Data connectors overview

Data ingestion is the process used to load data from one or more sources into a Real-Time Intelligence KQL database in Microsoft Fabric. Once ingested, the data becomes available for query. Real-Time Intelligence provides several connectors for data ingestion.

The following table summarizes the available data connectors, tools, and integrations.
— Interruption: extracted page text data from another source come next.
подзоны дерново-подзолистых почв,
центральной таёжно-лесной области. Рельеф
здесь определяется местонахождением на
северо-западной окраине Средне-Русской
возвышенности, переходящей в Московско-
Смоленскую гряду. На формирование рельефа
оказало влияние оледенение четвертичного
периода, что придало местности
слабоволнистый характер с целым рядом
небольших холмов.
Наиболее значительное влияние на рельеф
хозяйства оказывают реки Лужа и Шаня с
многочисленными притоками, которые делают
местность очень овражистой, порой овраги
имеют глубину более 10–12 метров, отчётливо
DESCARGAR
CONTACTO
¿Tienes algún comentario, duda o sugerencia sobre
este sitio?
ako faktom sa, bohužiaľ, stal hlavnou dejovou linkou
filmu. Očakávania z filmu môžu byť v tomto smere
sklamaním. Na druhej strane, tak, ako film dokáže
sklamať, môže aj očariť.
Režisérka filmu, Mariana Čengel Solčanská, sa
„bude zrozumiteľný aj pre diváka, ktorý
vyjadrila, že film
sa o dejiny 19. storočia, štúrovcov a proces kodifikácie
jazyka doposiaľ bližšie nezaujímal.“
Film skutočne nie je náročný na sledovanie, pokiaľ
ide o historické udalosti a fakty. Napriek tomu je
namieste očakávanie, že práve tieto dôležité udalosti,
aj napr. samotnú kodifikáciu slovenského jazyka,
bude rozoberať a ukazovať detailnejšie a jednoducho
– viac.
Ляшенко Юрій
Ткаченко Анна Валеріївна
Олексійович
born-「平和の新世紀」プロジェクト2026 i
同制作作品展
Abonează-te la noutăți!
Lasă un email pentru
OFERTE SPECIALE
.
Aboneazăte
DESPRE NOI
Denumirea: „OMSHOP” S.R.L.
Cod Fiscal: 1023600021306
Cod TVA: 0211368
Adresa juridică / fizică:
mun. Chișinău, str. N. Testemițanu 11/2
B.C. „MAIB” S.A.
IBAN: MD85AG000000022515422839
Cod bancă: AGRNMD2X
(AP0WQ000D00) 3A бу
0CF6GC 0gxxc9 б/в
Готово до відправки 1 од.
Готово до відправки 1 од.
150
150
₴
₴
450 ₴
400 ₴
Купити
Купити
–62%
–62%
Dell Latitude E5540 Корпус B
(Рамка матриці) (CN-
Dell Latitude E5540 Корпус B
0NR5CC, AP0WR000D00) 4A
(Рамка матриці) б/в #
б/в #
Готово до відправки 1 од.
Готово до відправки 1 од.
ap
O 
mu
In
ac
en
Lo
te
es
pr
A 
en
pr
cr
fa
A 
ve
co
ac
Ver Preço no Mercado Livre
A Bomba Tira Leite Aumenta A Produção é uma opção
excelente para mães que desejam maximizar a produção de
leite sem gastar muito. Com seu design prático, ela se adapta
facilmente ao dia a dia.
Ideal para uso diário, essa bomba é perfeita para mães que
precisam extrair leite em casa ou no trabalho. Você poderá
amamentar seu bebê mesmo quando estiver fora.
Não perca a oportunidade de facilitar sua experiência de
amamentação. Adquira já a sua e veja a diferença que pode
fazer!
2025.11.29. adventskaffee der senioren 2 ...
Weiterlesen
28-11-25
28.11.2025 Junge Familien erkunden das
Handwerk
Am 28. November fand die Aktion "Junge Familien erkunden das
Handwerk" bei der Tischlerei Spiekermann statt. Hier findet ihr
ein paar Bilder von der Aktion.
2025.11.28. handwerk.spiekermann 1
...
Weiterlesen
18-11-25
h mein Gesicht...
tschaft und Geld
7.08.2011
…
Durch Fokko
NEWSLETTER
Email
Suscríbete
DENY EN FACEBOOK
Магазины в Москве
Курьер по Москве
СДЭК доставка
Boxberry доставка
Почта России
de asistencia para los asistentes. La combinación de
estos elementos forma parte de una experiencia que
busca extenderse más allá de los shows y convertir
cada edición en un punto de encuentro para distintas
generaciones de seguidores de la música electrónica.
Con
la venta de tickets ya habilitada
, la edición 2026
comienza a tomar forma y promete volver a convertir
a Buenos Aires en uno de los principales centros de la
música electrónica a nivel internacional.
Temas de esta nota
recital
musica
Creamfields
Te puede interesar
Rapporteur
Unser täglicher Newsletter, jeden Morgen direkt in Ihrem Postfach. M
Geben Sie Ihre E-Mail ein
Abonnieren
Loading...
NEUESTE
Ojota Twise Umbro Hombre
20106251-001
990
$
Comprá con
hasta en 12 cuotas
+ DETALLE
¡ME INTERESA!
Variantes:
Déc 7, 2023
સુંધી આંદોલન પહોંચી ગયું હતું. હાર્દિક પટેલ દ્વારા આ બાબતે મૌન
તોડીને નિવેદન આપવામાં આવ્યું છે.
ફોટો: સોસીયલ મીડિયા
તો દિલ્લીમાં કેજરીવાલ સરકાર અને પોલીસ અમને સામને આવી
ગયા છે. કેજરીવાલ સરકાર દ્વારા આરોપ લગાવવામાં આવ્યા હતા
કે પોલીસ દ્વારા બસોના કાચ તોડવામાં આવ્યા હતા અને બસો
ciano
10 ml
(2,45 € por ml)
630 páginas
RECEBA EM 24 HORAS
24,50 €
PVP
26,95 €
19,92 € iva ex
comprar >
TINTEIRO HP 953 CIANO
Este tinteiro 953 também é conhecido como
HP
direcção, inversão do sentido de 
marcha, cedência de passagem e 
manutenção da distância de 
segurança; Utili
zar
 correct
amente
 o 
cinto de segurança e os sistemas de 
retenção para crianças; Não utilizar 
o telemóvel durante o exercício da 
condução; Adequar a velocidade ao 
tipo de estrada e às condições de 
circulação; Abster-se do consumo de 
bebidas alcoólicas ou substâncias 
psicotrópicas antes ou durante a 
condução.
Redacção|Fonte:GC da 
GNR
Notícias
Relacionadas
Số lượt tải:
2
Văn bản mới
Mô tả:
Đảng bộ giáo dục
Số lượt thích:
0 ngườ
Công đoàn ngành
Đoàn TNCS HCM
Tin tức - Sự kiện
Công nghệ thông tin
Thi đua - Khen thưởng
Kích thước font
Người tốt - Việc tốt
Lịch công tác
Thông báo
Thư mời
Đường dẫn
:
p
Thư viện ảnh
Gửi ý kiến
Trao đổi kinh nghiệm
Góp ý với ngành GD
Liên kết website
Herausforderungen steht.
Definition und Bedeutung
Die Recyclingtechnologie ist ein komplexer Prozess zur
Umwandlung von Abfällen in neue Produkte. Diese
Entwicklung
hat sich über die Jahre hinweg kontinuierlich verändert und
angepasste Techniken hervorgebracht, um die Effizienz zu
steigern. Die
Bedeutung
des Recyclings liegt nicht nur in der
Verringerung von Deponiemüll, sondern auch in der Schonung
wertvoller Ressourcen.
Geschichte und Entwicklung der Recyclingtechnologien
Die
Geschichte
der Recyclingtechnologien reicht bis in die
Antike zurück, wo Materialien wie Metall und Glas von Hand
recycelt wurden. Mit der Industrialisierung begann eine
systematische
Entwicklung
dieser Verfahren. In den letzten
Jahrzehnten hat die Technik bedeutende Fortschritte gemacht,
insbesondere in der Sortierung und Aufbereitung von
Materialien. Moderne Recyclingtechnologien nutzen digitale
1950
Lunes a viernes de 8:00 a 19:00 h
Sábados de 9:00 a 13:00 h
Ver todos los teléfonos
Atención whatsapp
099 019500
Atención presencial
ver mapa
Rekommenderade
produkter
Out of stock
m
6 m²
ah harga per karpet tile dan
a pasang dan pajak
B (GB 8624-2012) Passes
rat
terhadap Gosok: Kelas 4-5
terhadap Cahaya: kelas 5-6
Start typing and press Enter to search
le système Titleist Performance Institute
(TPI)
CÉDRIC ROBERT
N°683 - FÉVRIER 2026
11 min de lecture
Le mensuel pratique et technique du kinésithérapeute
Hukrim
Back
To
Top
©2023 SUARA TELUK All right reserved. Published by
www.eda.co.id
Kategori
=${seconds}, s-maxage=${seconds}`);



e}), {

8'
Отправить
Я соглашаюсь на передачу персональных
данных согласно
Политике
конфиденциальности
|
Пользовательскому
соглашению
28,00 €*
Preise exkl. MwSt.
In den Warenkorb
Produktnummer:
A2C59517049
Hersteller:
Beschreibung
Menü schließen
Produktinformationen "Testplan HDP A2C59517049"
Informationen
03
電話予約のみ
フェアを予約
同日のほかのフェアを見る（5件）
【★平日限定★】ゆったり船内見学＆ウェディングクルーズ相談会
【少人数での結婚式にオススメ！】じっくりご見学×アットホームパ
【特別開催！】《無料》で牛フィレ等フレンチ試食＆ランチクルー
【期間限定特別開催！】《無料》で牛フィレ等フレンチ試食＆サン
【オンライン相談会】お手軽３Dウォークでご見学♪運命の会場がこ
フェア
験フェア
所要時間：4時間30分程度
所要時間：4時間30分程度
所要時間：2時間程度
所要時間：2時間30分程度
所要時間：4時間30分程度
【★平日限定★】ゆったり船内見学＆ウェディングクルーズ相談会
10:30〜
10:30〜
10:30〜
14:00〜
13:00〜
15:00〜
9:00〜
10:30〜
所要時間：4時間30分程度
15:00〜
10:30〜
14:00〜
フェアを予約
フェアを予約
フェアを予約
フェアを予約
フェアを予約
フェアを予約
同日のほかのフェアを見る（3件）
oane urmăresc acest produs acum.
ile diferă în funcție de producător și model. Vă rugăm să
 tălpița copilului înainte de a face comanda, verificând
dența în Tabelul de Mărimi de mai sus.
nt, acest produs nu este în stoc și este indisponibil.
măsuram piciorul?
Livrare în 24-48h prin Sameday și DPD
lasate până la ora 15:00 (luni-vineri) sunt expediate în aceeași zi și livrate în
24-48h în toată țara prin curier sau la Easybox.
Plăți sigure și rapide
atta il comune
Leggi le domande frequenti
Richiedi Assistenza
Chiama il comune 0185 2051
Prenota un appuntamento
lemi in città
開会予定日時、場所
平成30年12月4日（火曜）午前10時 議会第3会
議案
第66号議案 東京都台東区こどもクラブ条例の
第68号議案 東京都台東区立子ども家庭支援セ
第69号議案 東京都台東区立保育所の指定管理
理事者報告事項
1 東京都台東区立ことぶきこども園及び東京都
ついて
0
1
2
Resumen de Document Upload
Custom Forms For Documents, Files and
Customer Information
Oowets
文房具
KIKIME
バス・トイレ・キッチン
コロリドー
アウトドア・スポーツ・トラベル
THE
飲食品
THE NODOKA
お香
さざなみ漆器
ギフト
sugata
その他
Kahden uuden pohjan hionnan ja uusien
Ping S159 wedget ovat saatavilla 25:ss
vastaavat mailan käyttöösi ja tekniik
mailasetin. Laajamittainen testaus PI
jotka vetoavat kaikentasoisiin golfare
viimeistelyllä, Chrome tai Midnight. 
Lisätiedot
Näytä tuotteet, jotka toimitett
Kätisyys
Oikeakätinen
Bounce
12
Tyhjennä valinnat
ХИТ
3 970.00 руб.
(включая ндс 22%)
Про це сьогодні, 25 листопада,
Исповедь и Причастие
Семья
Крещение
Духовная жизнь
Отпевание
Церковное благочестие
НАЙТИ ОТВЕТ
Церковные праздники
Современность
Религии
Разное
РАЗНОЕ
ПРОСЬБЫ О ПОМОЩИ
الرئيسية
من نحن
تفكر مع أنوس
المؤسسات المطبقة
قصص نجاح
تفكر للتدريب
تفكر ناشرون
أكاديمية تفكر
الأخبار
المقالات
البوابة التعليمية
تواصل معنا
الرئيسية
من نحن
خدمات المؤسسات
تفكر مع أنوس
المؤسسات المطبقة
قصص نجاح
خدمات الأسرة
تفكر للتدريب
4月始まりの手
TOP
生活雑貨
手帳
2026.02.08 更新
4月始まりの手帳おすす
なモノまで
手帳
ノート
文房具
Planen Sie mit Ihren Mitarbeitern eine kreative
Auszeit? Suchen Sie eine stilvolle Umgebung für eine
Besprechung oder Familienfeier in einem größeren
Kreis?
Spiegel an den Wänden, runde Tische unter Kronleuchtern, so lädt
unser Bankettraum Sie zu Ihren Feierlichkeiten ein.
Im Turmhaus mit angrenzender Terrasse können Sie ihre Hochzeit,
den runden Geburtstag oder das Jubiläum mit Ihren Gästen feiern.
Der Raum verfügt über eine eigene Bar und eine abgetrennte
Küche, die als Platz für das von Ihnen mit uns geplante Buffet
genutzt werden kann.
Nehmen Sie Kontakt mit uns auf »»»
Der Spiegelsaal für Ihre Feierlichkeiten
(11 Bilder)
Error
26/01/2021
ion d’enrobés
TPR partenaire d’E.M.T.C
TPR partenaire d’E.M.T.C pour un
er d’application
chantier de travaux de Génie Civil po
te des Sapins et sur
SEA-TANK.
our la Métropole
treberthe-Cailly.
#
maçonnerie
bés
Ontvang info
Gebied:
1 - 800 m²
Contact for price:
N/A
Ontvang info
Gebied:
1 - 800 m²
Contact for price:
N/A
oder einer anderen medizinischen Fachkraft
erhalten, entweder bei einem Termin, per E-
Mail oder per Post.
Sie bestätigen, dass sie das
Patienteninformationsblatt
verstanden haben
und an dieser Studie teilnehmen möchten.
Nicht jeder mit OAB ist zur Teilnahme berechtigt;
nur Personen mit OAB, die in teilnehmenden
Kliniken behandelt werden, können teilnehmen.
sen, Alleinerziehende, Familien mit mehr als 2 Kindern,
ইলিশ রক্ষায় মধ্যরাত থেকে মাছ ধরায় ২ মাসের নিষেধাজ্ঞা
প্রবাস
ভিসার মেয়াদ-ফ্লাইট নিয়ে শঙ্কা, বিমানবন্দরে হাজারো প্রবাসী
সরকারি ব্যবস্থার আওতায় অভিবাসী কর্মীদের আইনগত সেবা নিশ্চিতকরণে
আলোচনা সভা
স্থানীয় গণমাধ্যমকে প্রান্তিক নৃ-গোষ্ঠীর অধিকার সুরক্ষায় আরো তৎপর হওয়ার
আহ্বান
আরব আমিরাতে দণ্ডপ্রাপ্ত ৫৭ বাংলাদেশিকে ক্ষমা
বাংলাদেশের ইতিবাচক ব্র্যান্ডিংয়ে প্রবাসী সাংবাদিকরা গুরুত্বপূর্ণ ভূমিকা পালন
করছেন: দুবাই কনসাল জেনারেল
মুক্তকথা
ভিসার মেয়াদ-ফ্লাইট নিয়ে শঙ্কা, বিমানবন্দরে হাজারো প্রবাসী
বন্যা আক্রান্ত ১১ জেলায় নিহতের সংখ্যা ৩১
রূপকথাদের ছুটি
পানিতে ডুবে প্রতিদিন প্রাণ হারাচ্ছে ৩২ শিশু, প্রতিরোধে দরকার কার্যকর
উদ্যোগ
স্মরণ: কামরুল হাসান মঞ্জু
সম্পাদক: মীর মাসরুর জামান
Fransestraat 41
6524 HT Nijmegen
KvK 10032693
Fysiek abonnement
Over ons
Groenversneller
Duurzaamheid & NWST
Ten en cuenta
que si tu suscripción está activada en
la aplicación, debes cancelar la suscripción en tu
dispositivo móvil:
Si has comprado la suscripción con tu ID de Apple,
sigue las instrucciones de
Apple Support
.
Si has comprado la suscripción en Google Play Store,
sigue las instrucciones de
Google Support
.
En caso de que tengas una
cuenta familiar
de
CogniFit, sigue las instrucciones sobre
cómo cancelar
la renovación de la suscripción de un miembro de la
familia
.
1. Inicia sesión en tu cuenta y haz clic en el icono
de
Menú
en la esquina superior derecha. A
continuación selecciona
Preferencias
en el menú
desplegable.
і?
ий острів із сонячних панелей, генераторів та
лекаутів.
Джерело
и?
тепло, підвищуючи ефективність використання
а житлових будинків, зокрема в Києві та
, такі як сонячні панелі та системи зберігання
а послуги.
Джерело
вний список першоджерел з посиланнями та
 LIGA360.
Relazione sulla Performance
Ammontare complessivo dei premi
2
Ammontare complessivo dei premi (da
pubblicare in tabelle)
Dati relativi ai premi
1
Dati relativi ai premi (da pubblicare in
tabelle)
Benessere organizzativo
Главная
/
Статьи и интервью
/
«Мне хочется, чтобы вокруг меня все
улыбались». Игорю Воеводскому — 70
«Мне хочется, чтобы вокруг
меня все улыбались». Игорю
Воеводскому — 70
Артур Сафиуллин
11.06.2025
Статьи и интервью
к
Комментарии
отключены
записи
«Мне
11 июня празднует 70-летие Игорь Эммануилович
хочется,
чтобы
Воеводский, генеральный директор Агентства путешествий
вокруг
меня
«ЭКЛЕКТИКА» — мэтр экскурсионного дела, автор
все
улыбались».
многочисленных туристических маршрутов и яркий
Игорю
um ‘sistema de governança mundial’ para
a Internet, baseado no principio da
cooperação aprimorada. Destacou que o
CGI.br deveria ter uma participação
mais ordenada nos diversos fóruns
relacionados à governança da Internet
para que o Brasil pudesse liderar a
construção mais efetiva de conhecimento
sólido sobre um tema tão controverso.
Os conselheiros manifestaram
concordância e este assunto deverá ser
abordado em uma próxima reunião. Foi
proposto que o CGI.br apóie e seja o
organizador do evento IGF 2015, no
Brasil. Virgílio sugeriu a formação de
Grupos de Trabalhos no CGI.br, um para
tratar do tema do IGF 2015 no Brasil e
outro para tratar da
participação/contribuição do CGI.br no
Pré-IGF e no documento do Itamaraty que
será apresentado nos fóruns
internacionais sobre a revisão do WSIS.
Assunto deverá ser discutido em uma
Name Functionality Supports streaming? Type Use cases
Apache Flink Ingestion ✔️ Open source Telemetry
Apache Kafka Ingestion ✔️ Open source Logs, Telemetry, Time series
Apache Log4J 2 Ingestion ✔️ Open source Logs
Apache Spark Export
Ingestion
Open source Telemetry
Apache Spark for Azure Synapse Analytics Export
Ingestion
First party Telemetry
Azure Data Factory Export
Ingestion
First party Data orchestration
Azure Event Hubs Ingestion ✔️ First party Messaging
Azure Functions Export
Ingestion
First party Workflow integrations
Azure Stream Analytics Ingestion ✔️ First party Event processing
Fluent Bit Ingestion ✔️ Open source Logs, Metrics, Traces
Logstash Ingestion Open source Logs
NLog Ingestion ✔️ Open source Telemetry, Logs, Metrics
Open Telemetry Ingestion ✔️ Open source Traces, Metrics, Logs
Power Automate Export
Ingestion
First party Data orchestration
Serilog Ingestion ✔️ Open source Logs
Splunk Ingestion Open source Logs
Splunk Universal Forwarder Ingestion Open source Logs
Telegraf Ingestion ✔️ Open source Metrics, Logs

The following table summarizes the available connectors and their capabilities:

Apache Flink is a framework and distributed processing engine for stateful computations over unbounded and bounded data streams. The connector implements data sink for moving data across Azure Data Explorer and Flink clusters. Using Azure Data Explorer and Apache Flink, you can build fast and scalable applications targeting data driven scenarios. For example, machine learning (ML), Extract-Transform-Load (ETL), and Log Analytics.

Apache Kafka

Apache Kafka is a distributed streaming platform for building real-time streaming data pipelines that reliably move data between systems or applications. Kafka Connect is a tool for scalable and reliable streaming of data between Apache Kafka and other data systems. The Kafka Sink serves as the connector from Kafka and doesn't require using code. This is gold certified by Confluent - has gone through comprehensive review and testing for quality, feature completeness, compliance with standards, and for performance.

Apache Log4J 2

Log4J is a popular logging framework for Java applications maintained by the Apache Foundation. Log4j allows developers to control which log statements are output with arbitrary granularity based on the logger's name, logger level, and message pattern. The Apache Log4J 2 sink allows you to stream your log data to your database, where you can analyze and visualize your logs in real time.

Apache Spark

Apache Spark is a unified analytics engine for large-scale data processing. The Spark connector is an open source project that can run on any Spark cluster. It implements data source and data sink for moving data to or from Spark clusters. Using the Apache Spark connector, you can build fast and scalable applications targeting data driven scenarios. For example, machine learning (ML), Extract-Transform-Load (ETL), and Log Analytics. With the connector, your database becomes a valid data store for standard Spark source and sink operations, such as read, write, and writeStream.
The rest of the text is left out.